# [DATASET RECORDS]
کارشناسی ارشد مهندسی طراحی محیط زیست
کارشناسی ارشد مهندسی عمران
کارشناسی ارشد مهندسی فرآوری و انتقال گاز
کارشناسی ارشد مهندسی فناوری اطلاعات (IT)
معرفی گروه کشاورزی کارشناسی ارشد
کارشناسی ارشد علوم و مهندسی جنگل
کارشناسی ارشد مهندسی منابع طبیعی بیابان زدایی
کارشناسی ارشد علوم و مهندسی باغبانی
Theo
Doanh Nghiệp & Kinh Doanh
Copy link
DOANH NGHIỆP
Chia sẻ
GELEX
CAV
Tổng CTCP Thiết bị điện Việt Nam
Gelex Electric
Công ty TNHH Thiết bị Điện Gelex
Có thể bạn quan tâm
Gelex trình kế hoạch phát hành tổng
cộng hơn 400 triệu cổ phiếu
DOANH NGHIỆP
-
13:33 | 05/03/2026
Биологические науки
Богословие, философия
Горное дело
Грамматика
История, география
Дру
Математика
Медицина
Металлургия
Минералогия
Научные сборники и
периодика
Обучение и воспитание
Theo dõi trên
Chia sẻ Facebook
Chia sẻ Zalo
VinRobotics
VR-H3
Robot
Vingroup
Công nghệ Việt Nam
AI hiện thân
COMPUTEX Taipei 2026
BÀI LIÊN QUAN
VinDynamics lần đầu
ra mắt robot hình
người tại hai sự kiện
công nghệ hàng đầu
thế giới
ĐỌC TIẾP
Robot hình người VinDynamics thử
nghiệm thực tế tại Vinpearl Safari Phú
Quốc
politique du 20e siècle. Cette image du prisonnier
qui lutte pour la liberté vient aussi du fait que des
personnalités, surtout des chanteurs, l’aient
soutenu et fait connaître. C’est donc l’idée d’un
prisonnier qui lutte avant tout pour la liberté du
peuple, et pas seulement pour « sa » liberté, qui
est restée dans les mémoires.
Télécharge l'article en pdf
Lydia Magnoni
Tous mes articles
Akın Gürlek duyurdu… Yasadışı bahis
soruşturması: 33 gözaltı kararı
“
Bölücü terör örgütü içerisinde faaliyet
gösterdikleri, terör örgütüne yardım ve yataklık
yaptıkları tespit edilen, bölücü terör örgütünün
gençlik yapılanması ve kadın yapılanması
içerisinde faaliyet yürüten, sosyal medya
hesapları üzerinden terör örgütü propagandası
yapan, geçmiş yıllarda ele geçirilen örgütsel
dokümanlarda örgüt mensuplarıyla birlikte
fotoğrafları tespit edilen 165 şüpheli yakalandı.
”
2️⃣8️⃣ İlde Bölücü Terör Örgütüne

# [WORK TO BE COMPLETED]
Each line in the listing that contains "ارشد" should be returned.

# [RESULT BELOW]
کارشناسی ارشد مهندسی طراحی محیط زیست
کارشناسی ارشد مهندسی عمران
کارشناسی ارشد مهندسی فرآوری و انتقال گاز
کارشناسی ارشد مهندسی فناوری اطلاعات (IT)
معرفی گروه کشاورزی کارشناسی ارشد
کارشناسی ارشد علوم و مهندسی جنگل
کارشناسی ارشد مهندسی منابع طبیعی بیابان زدایی
کارشناسی ارشد علوم و مهندسی باغبانی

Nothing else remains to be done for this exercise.